It is like the "Little Pepito" stories and jokes that I hear. Some are quite funny and cute but it's really about making fun of a poor, uneducated Mexican boy. It seems as though every culture has its "Sambo." One example in Japan is "Bobby Ologan." Love him or hate him? I don't even waste my time on such pathetic attempts at comedy.

Wed Aug 16, 2006 7:51 am

Joined: Thu Feb 09, 2006 1:36 pm
Posts: 386
Location: Tohoku Japan
There are two sides to every story :D

both sides can make a good case!

I personally don't get too worried about such things, but then, ... I suppose one must be careful not to get too relaxed and just read anything with out any thought of its contents :oops:

Wed Aug 23, 2006 5:22 pm

Joined: Fri Sep 15, 2006 3:34 am
Posts: 6
Post politically correct or not
if your intention is not to offend and it is such a motivating teaching aid, i think it is a shame to quibble. I bet most parents would rather their child heard a good story and was happily learning english effectively, than complain about a story which is self-evidently old-fashioned, with clearly out-dated ideas, such as are expressed in many classics (which we still enjoy reading).

I would just like to say thankyou for some motivating material (for me that is)!

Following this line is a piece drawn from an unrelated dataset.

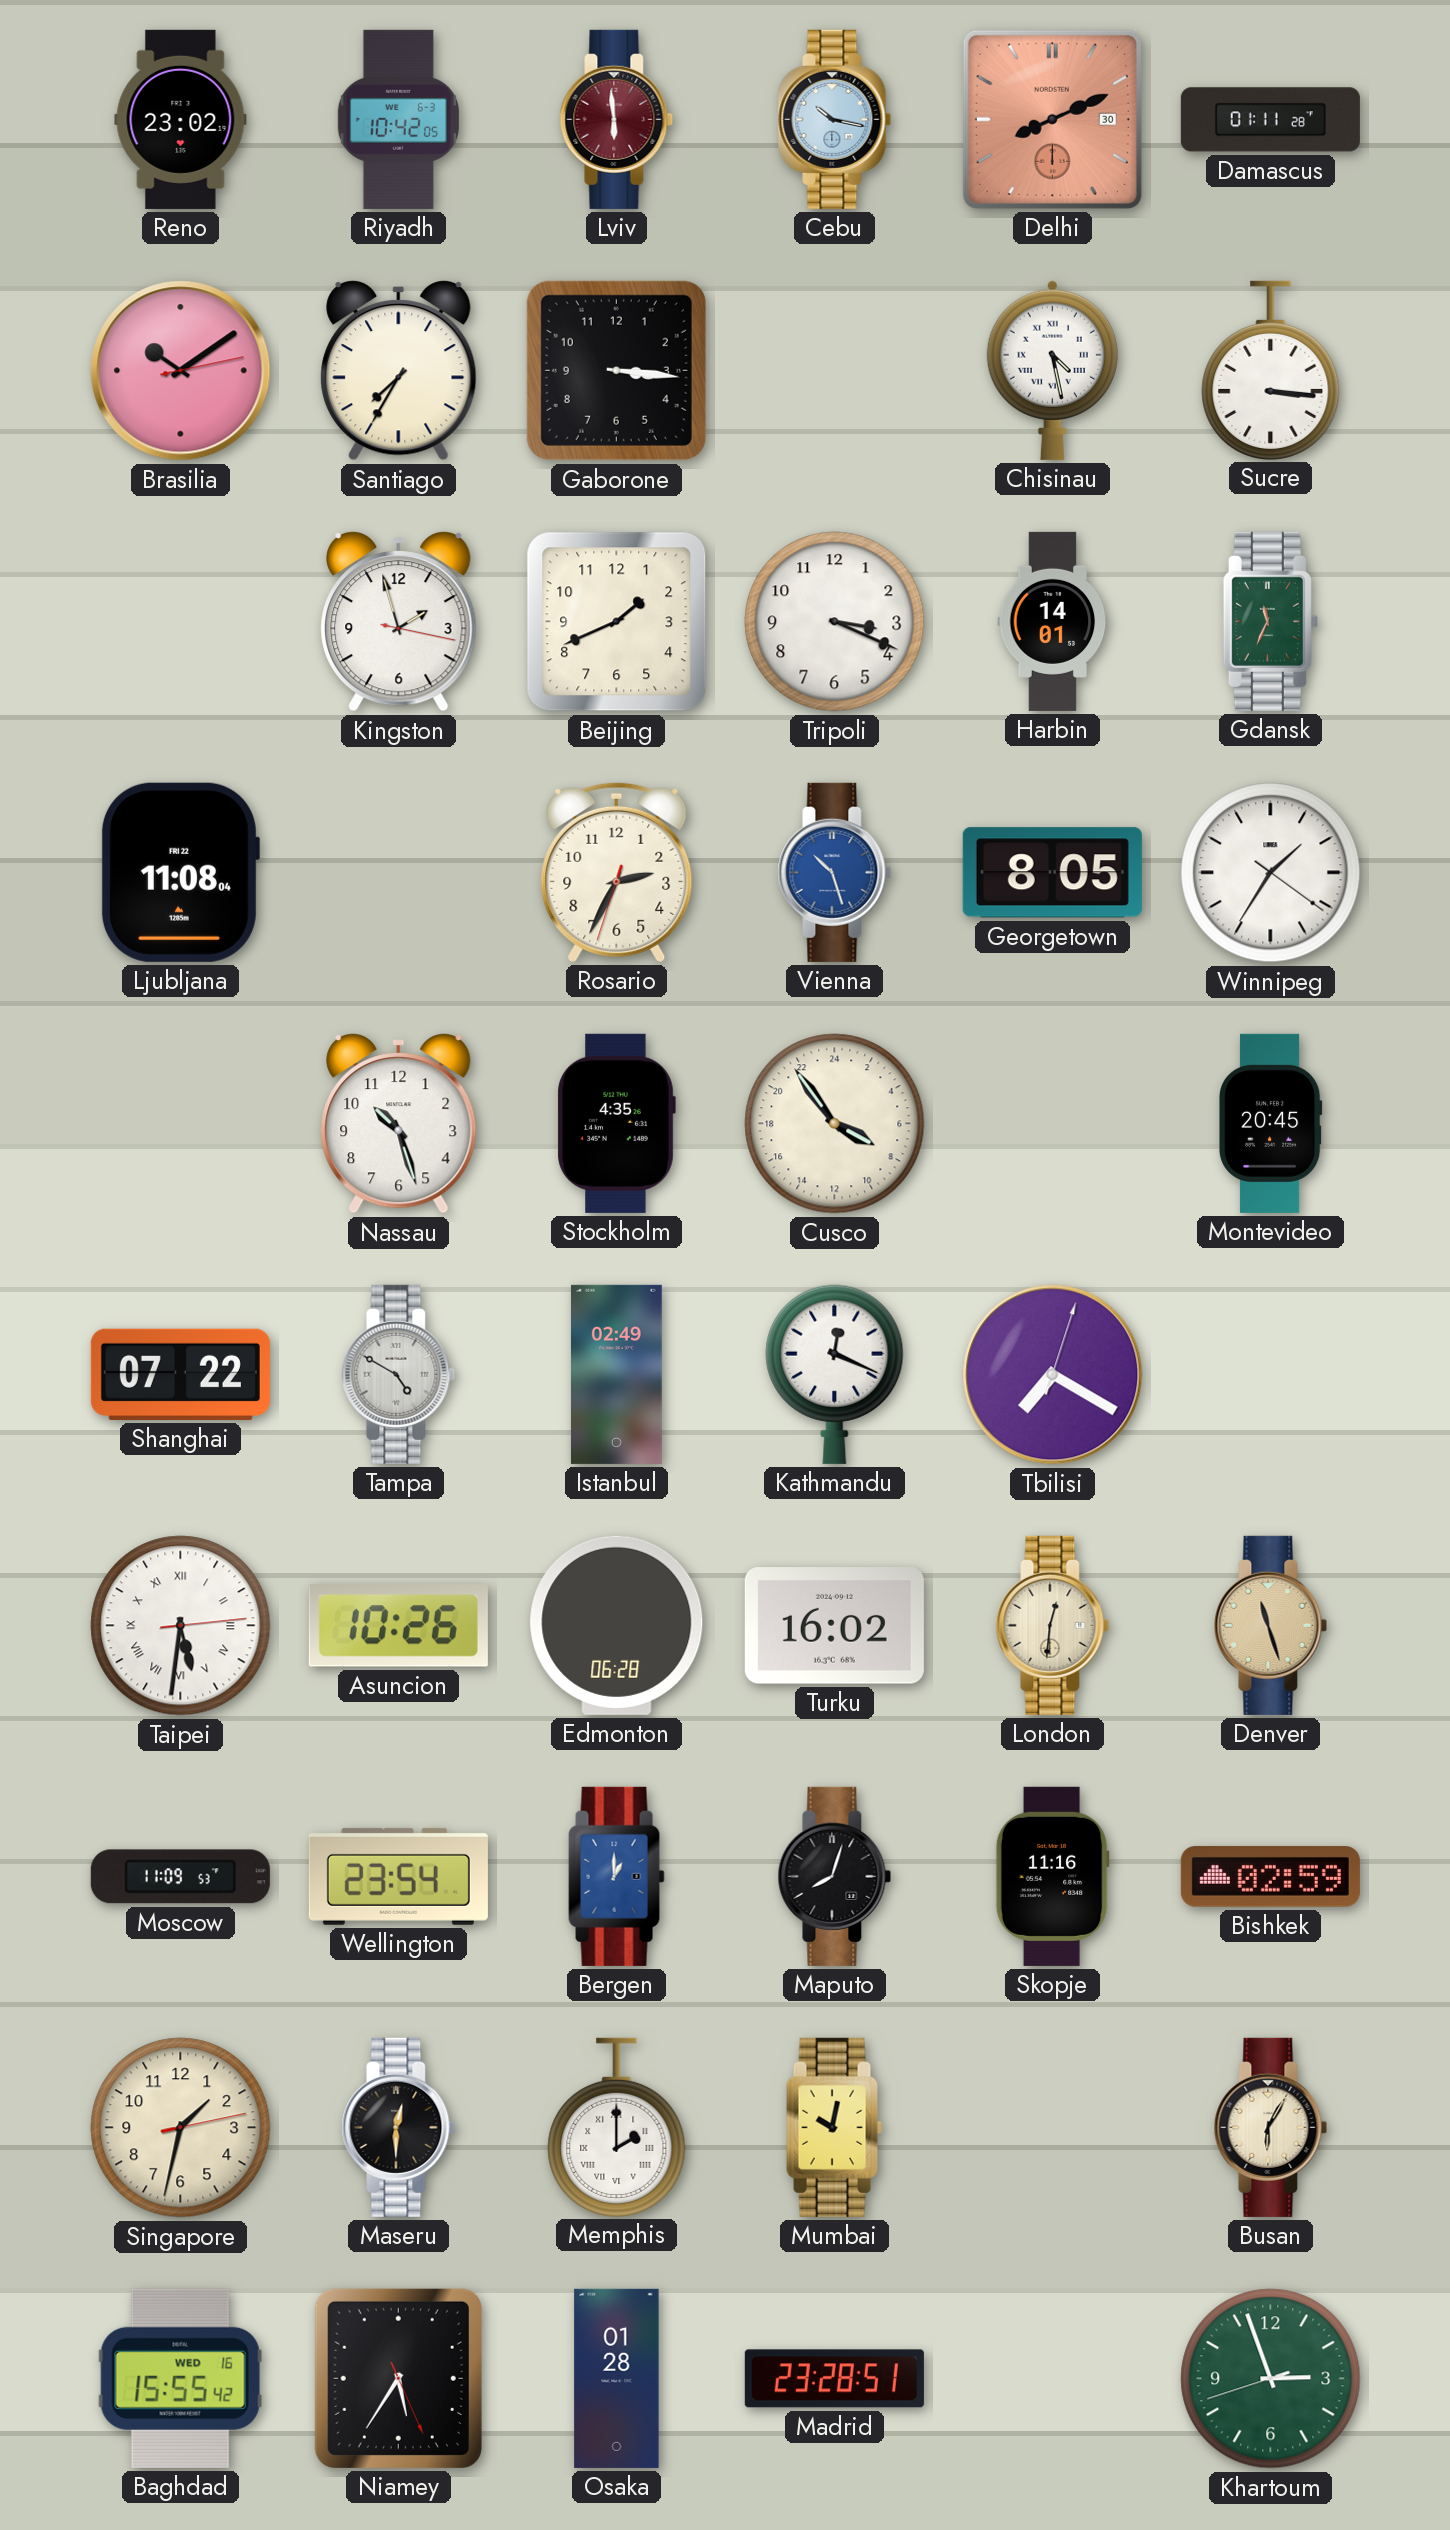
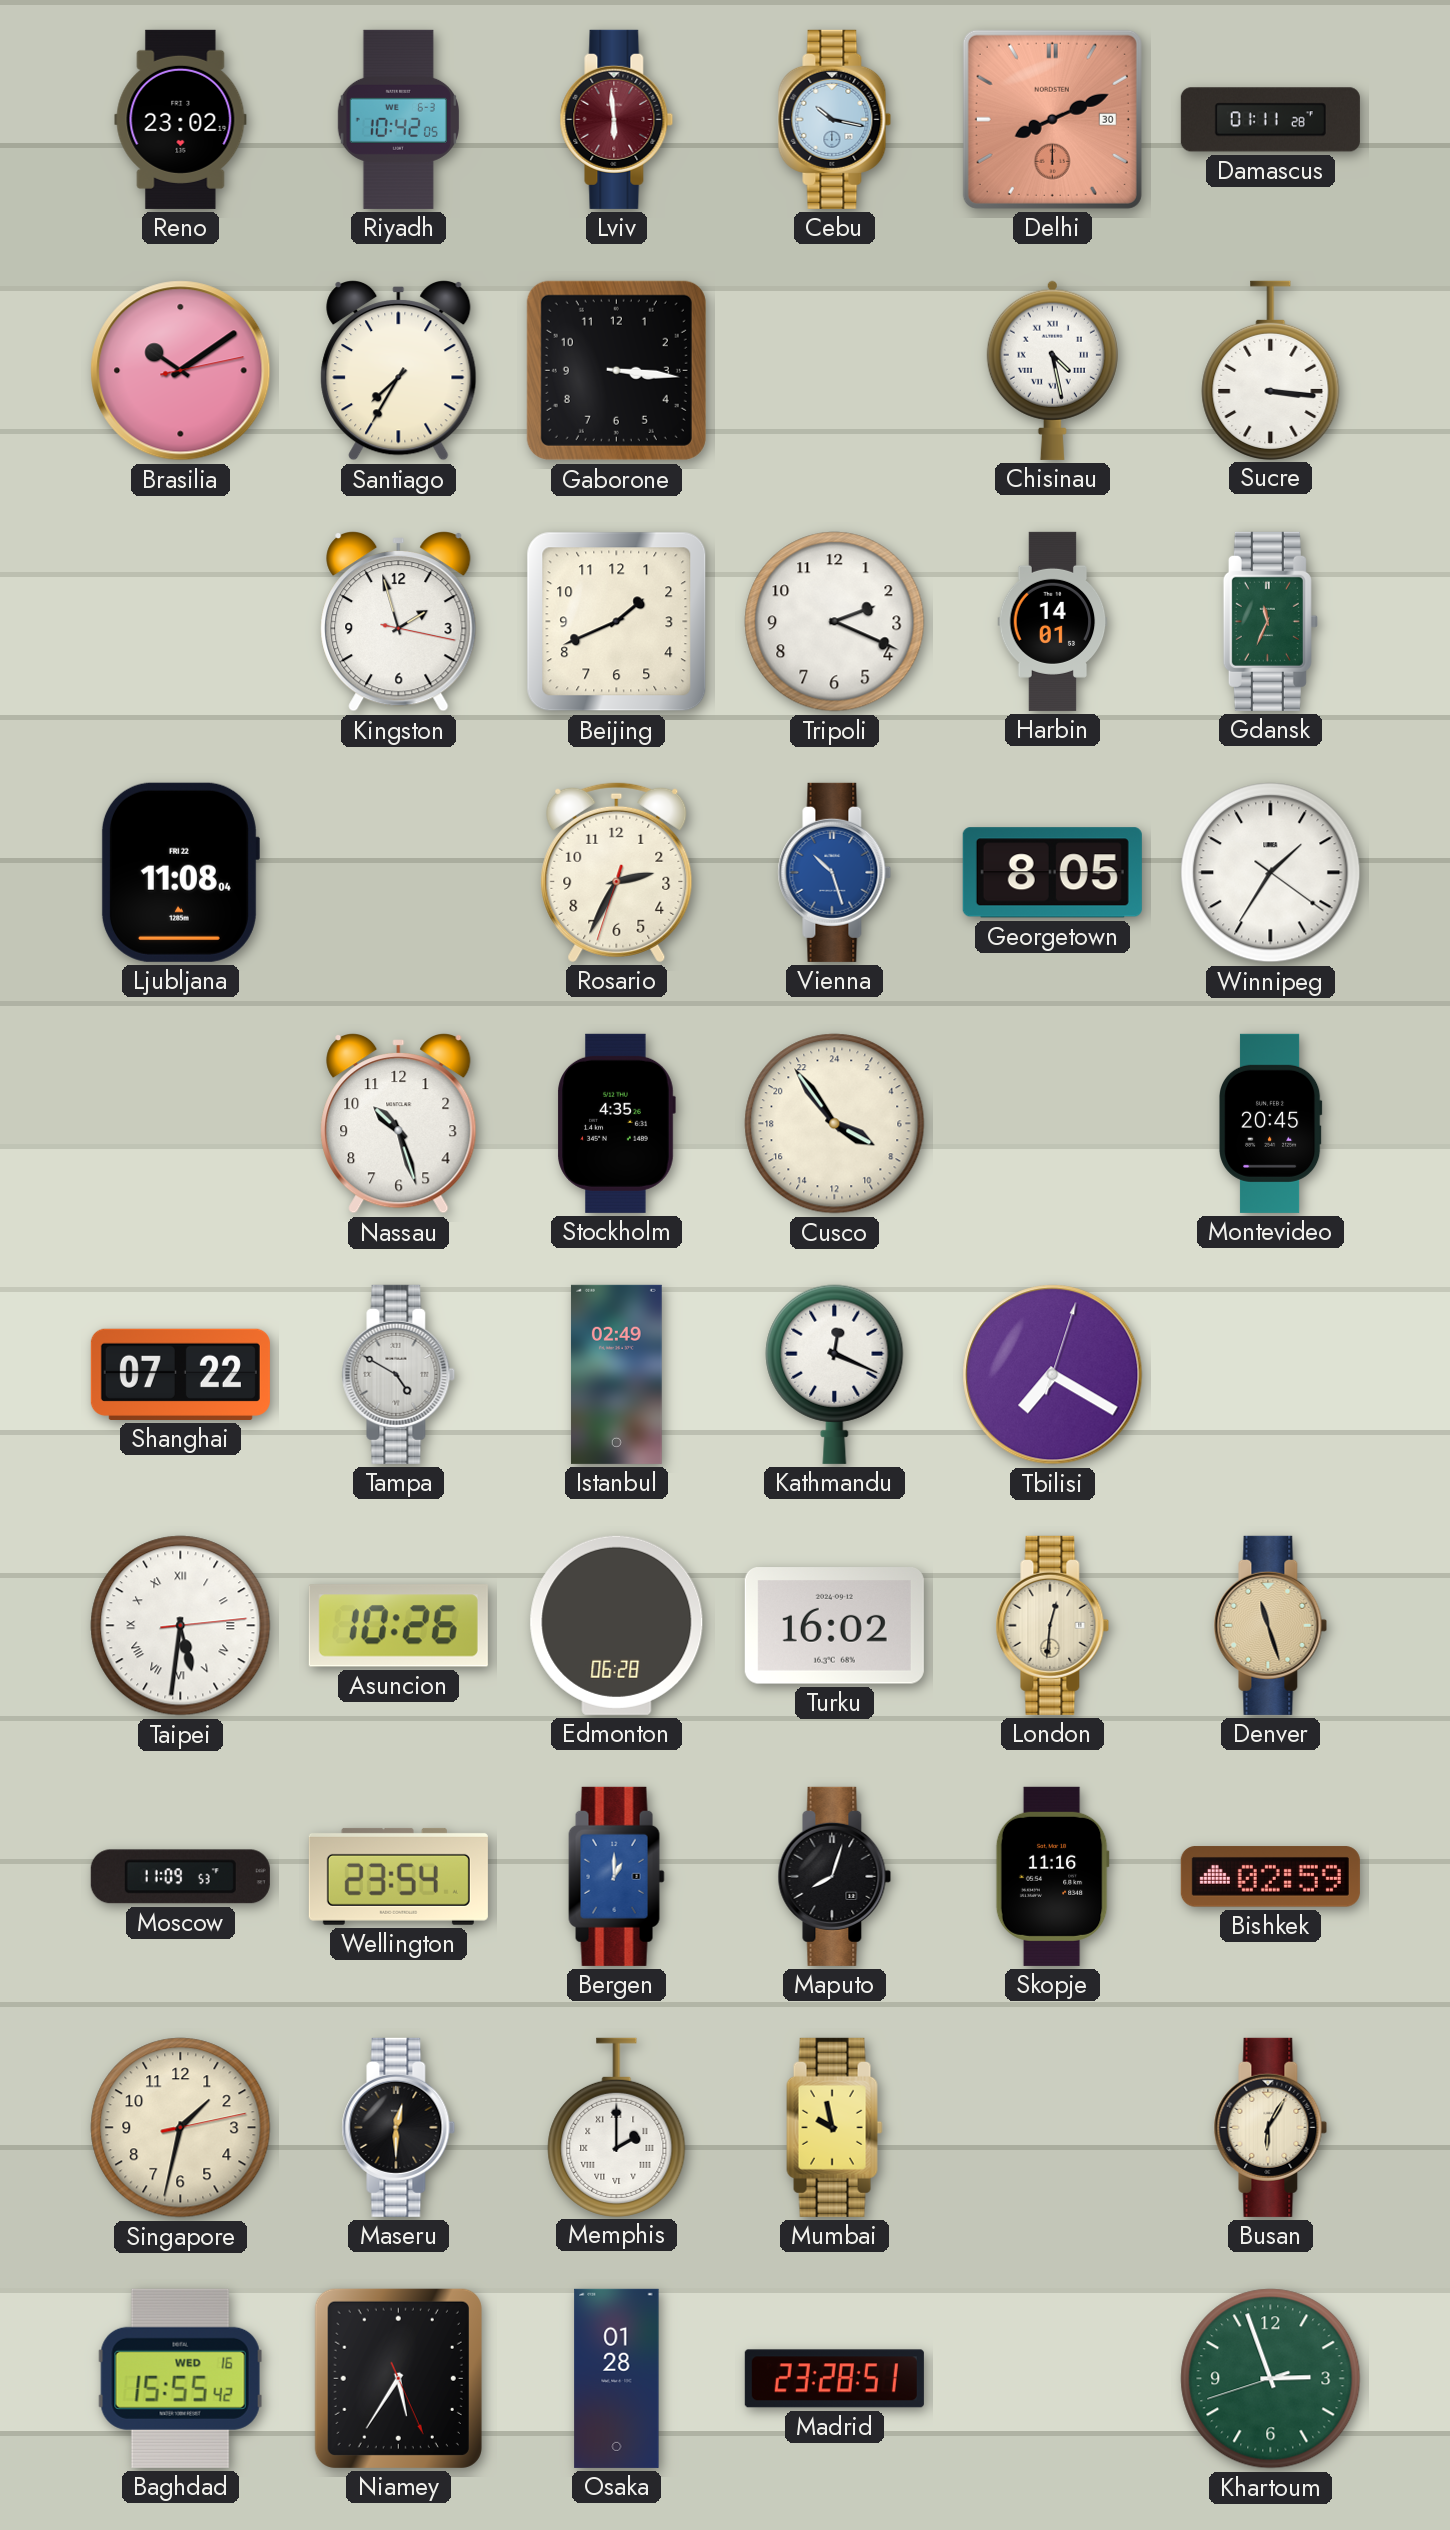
Tripoli: 3:19 -> 2:19
Mumbai: 10:02 -> 9:58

ps what are the rules of baseball?!?! (sorry!)


Fri Sep 15, 2006 4:46 am

Joined: Tue Sep 19, 2006 10:28 am
Posts: 41
Location: Mexico
It is like the "Little Pepito" stories and jokes that I hear. Some are quite funny and cute but it's really about making fun of a poor, uneducated Mexican boy. .[/quote]

Hi.....Just to point out that as a Mexican I have never felt offended by "Pepito's" jokes which are quite popular specially at school. We think they are fun, but then again I guess it depends on everyone.But I have never met someone who gets upset by them. :)

Thu Sep 21, 2006 9:19 am

Joined: Sun Jan 29, 2006 11:14 am
Posts: 75
Location: Nago, Okinawa, Japan
I know many "Pepito" jokes and I think that comedy has its place but in the context of learning English, I don't know how appropriate it may be. It's a shame that "Pepito" didn't get smarter. I guess "We are all human beans."

Thu Sep 21, 2006 10:43 pm

Joined: Wed Sep 13, 2006 11:43 am
Posts: 7
I guess it all depends if you're comfortable with it,i don't think they will pick up on any of the "rascism element"

I was given that story awhile ago for an older class and no one thought anything about it..

Sun Oct 01, 2006 11:56 pm

Joined: Tue Sep 19, 2006 9:08 am
Posts: 48
Location: Imsil, Jeolla-buk-do, South Korea
The truth is that you can take almost everything that comes out of person's mouth in a negative way. Unfortunately that is the reality of today. We worry so much about what a person could be saying that we don't actually pay much attention to what he/she is actually saying. And in this atmosphere good luck finding material that won't potentially offend someone. You know what you're teaching and why. And if it reaches the objectives you set then that is what is important. Good luck with all the political bureau-crap.